Task description -
Within the listing below, show every line that contains the word "parte".

Given records -
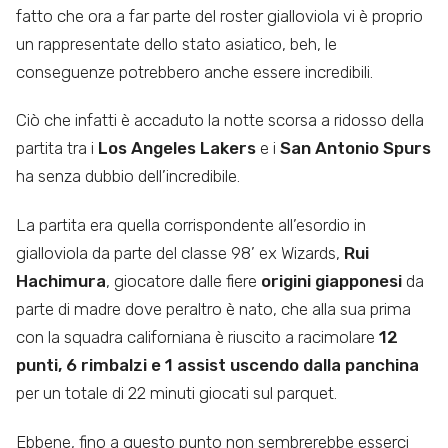
fatto che ora a far parte del roster gialloviola vi è proprio
un rappresentate dello stato asiatico, beh, le
conseguenze potrebbero anche essere incredibili.
Ciò che infatti è accaduto la notte scorsa a ridosso della
partita tra i
Los Angeles Lakers
e i
San Antonio Spurs
ha senza dubbio dell’incredibile.
La partita era quella corrispondente all’esordio in
gialloviola da parte del classe 98’ ex Wizards,
Rui
Hachimura
, giocatore dalle fiere
origini giapponesi
da
parte di madre dove peraltro è nato, che alla sua prima
con la squadra californiana è riuscito a racimolare
12
punti, 6 rimbalzi e 1 assist uscendo dalla panchina
per un totale di 22 minuti giocati sul parquet.
Ebbene, fino a questo punto non sembrerebbe esserci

Answer for this exercise -
fatto che ora a far parte del roster gialloviola vi è proprio
gialloviola da parte del classe 98’ ex Wizards,
parte di madre dove peraltro è nato, che alla sua prima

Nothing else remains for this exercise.